I was driving back home from Germany on the autobahn this week when thinking about 5-6 conversations I have had the past couple of weeks about performance tests for HCI systems. (Hence the pic on the rightside being very appropriate ;-)) What stood out during these conversations is that many folks are repeating the tests they’ve once conducted on their legacy array and then compare the results 1:1 to their HCI system. Fairly often people even use a legacy tool like Atto disk benchmark. Atto is a great tool for testing the speed of your drive in your laptop, or maybe even a RAID configuration, but the name already more or less reveals its limitation: “disk benchmark”. It wasn’t designed to show the capabilities and strengths of a distributed / hyper-converged platform.
Now I am not trying to pick on Atto as similar problems exist with tools like IOMeter for instance. I see people doing a single VM IOMeter test with a single disk. In most hyper-converged offerings that doesn’t result in a spectacular outcome, why? Well simply because that is not what the solution is designed for. Sure, there are ways to demonstrate what your system is capable off with legacy tools, simply create multiple VMs with multiple disks. Or even with a single VM you can produce better results when picking the right policy as vSAN allows you to stripe data across 12 devices for instance (which can be across hosts, diskgroups etc). Without selecting the right policy or having multiple VMs, you may not be hitting the limits of your system, but simply the limits of your VM virtual disk controller, host disk controller, single device capabilities etc.
But there is even a better option, pick the right toolset and select the right workload(Surely only doing 4k blocks isn’t representative of your prod environment). VMware has developed a benchmarking solution that works with both traditional as well as with hyper-converged offerings called HCIBench. HCIBench can be downloaded for free, and used for free, through the VMware Flings website. Instead of that single VM single disk test, you will now be able to test many VMs with multiple disks to show how a scale-out storage system behaves.
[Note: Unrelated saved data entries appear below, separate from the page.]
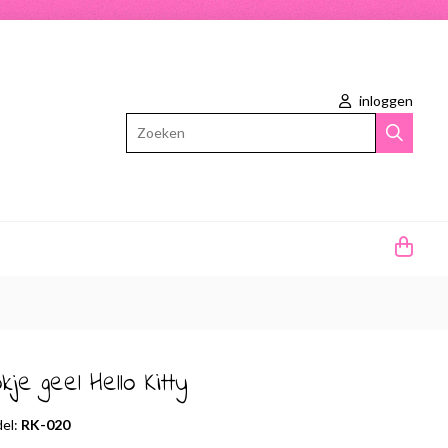
inloggen
Zoeken
kje geel Hello Kitty
el:
RK-020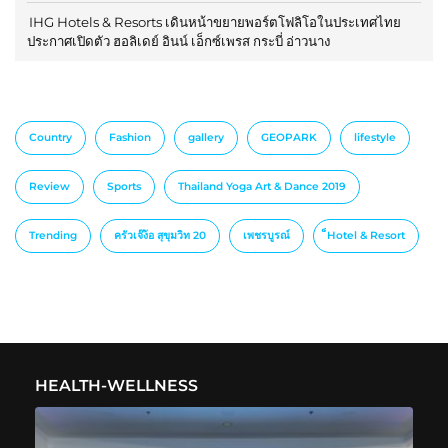
IHG Hotels & Resorts เดินหน้าขยายพอร์ตโฟลิโอในประเทศไทย
ประกาศเปิดตัว ฮอลิเดย์ อินน์ เอ็กซ์เพรส กระบี่ อ่าวนาง
Country
Fashion
gallery
GEOPARK
lifestyle
Review
Sports
Thailand Yoga Art & Dance 2019
Trending
ครัวเจ๊ง้อ สุขุมวิท 20
เพชรบูรณ์
็Hotel & Resort
HEALTH-WELLNESS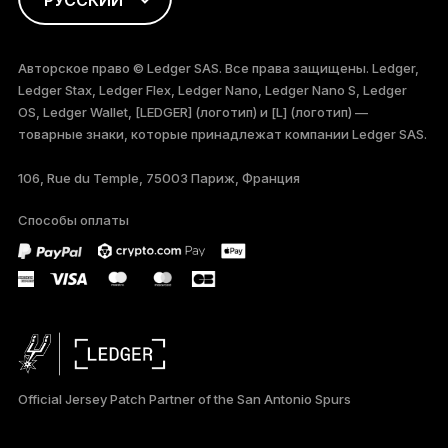
ENGLISH
Авторское право © Ledger SAS. Все права защищены. Ledger,
Ledger Stax, Ledger Flex, Ledger Nano, Ledger Nano S, Ledger
FRANÇAIS
OS, Ledger Wallet, [LEDGER] (логотип) и [L] (логотип) —
товарные знаки, которые принадлежат компании Ledger SAS.
TÜRKÇE
106, Rue du Temple, 75003 Париж, Франция
DEUTSCH
Способы оплаты
PORTUGUÊS
ESPAÑOL
简体中文
日本語
Official Jersey Patch Partner of the San Antonio Spurs
한국어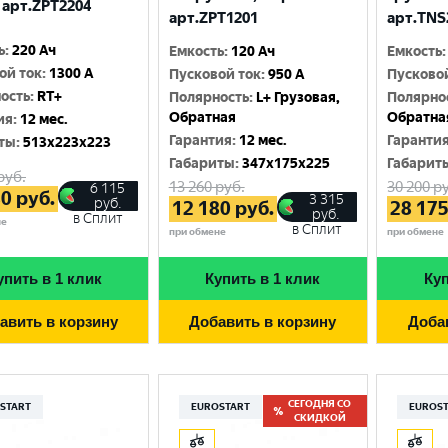
 арт.ZPT2204
арт.ZPT1201
арт.TNS
ь
:
220 Ач
Емкость
:
120 Ач
Емкость
:
ой ток
:
1300 A
Пусковой ток
:
950 A
Пусково
ость
:
RT+
Полярность
:
L+ Грузовая,
Полярно
Обратная
Обратна
ия
:
12 мес.
Гарантия
:
12 мес.
Гаранти
ты
:
513x223x223
Габариты
:
347x175x225
Габарит
руб.
13 260
руб.
30 200
ру
6 115
80
руб.
3 315
руб.
12 180
руб.
28 17
руб.
в Сплит
не
в Сплит
при обмене
при обмене
упить в 1 клик
Купить в 1 клик
Куп
авить в корзину
Добавить в корзину
Доба
СЕГОДНЯ СО
START
EUROSTART
EUROS
СКИДКОЙ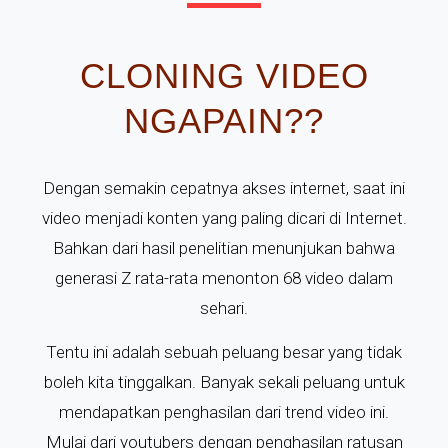
CLONING VIDEO
NGAPAIN??
Dengan semakin cepatnya akses internet, saat ini
video menjadi konten yang paling dicari di Internet.
Bahkan dari hasil penelitian menunjukan bahwa
generasi Z rata-rata menonton 68 video dalam
sehari.
Tentu ini adalah sebuah peluang besar yang tidak
boleh kita tinggalkan. Banyak sekali peluang untuk
mendapatkan penghasilan dari trend video ini.
Mulai dari youtubers dengan penghasilan ratusan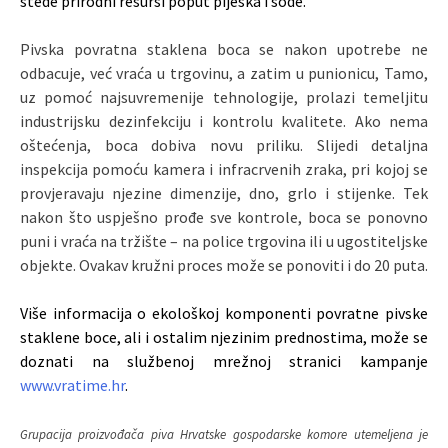
štede prirodni resursi poput pijeska i sode.
Pivska povratna staklena boca se nakon upotrebe ne
odbacuje, već vraća u trgovinu, a zatim u punionicu, Tamo,
uz pomoć najsuvremenije tehnologije, prolazi temeljitu
industrijsku dezinfekciju i kontrolu kvalitete. Ako nema
oštećenja, boca dobiva novu priliku. Slijedi detaljna
inspekcija pomoću kamera i infracrvenih zraka, pri kojoj se
provjeravaju njezine dimenzije, dno, grlo i stijenke. Tek
nakon što uspješno prođe sve kontrole, boca se ponovno
puni i vraća na tržište – na police trgovina ili u ugostiteljske
objekte. Ovakav kružni proces može se ponoviti i do 20 puta.
Više informacija o ekološkoj komponenti povratne pivske
staklene boce, ali i ostalim njezinim prednostima, može se
doznati na službenoj mrežnoj stranici kampanje
www.vratime.hr
.
Grupacija proizvođača piva Hrvatske gospodarske komore utemeljena je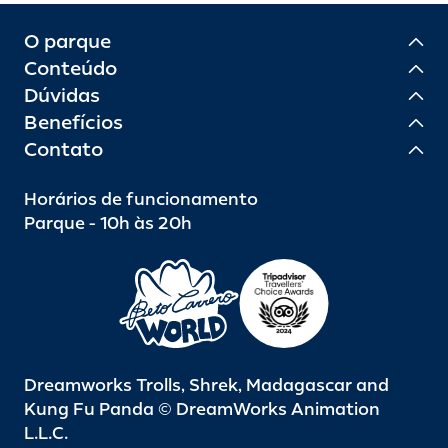
O parque
Conteúdo
Dúvidas
Benefícios
Contato
Horários de funcionamento
Parque - 10h às 20h
Dreamworks Trolls, Shrek, Madagascar and
Kung Fu Panda © DreamWorks Animation
L.L.C.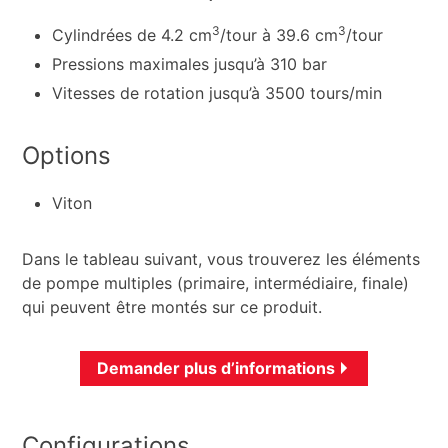
3
3
Cylindrées de 4.2 cm
/tour à 39.6 cm
/tour
Pressions maximales jusqu’à 310 bar
Vitesses de rotation jusqu’à 3500 tours/min
Options
Viton
Dans le tableau suivant, vous trouverez les éléments
de pompe multiples (primaire, intermédiaire, finale)
qui peuvent être montés sur ce produit.
Demander plus d’informations
Configurations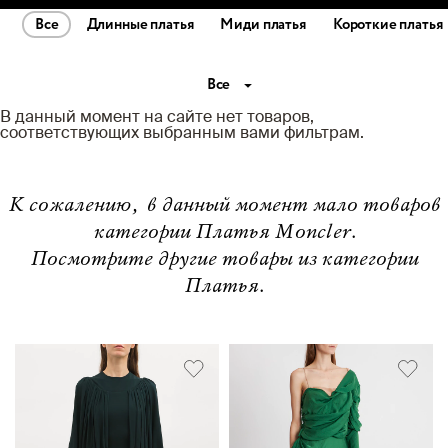
Все
Длинные платья
Миди платья
Короткие платья
Все
В данный момент на сайте нет товаров,
соответствующих выбранным вами фильтрам.
К сожалению, в данный момент мало товаров
категории Платья Moncler.
Посмотрите другие товары из категории
Платья.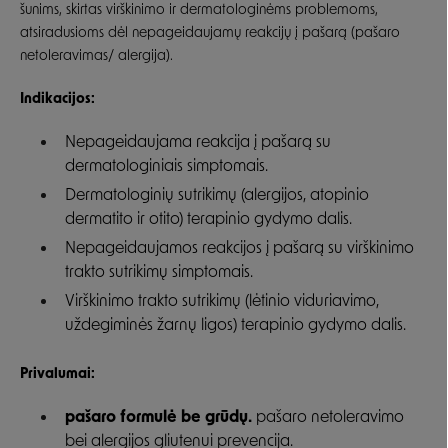
šunims,
skirtas virškinimo ir dermatologinėms problemoms,
atsiradusioms dėl nepageidaujamų reakcijų į pašarą (pašaro
netoleravimas/ alergija).
Indikacijos:
Nepageidaujama reakcija į pašarą su
dermatologiniais simptomais.
Dermatologinių sutrikimų (alergijos, atopinio
dermatito ir otito) terapinio gydymo dalis.
Nepageidaujamos reakcijos į pašarą su virškinimo
trakto sutrikimų simptomais.
Virškinimo trakto sutrikimų (lėtinio viduriavimo,
uždegiminės žarnų ligos) terapinio gydymo dalis.
Privalumai:
pašaro formulė be grūdų.
pašaro netoleravimo
bei alergijos gliutenui prevencija.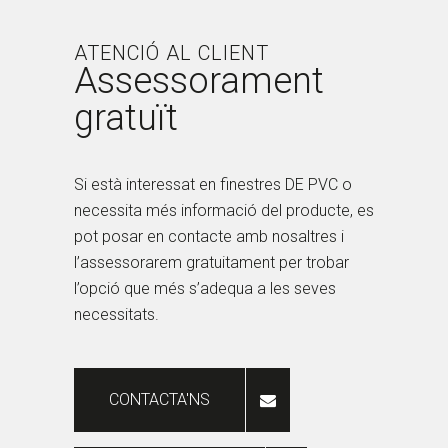
ATENCIÓ AL CLIENT
Assessorament
gratuït
Si està interessat en finestres DE PVC o
necessita més informació del producte, es
pot posar en contacte amb nosaltres i
l’assessorarem gratuitament per trobar
l’opció que més s’adequa a les seves
necessitats.
CONTACTA'NS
It will provide you great insights of the capabilities of your storage system, whether that is vSAN or any other HCI solution, or even a legacy storage system for that matter. Just like the world of storage has evolved, so has the world of benchmarking.
David Pasek says
Hi Duncan.
HCIbench looks very good! I personally use for ages my own powercli scripts for automated deployment of multiple linux VMs with iometer dynamos all connected to the single IOmeter GUI running in single VM with MS windows. With such deploymet, storage IOmeter tests are running in a distributed way from all VMs across the vSphere cluster, so I’m able to achieve the same goal. However, HCIbench looks very tempting and I will definitely give a try in my new VSAN home lab I’m building during next weeks. And just for curiosity, I will compare HCIbench results with distributed IOmeter results. Results should be very similar.
Thanks for sharing!
Wilhelm Schumacher says
Quick question, is it possible to have asymmetrical disk group configuration? For example, let’s assume there are 3 identical servers and each of these servers contributing 2 disk groups (per server) to the VSAN, can a 4th. server with only single disk group be added to the mix?
Thanks
Duncan Epping says
Sure, that is possible and fully supported.
Wilhelm Schumacher says
Thank you very much Duncan. You rock! Purchased the VSAN book but haven’t had any time to read yet.